*** Opening of Source data ***

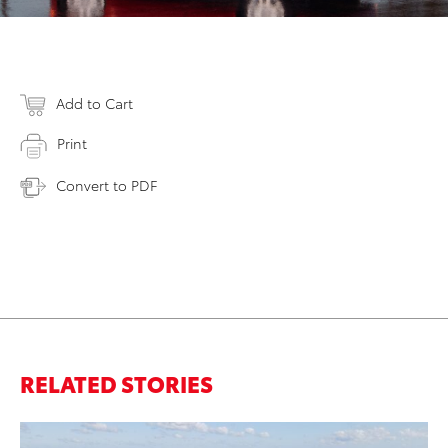
Add to Cart
Print
Convert to PDF
RELATED STORIES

*** Close of Source data ***

Exercise directions:
Line for line, retype the material exactly, omitting any pictures.

Completed task:
Add to Cart
Print
Convert to PDF
RELATED STORIES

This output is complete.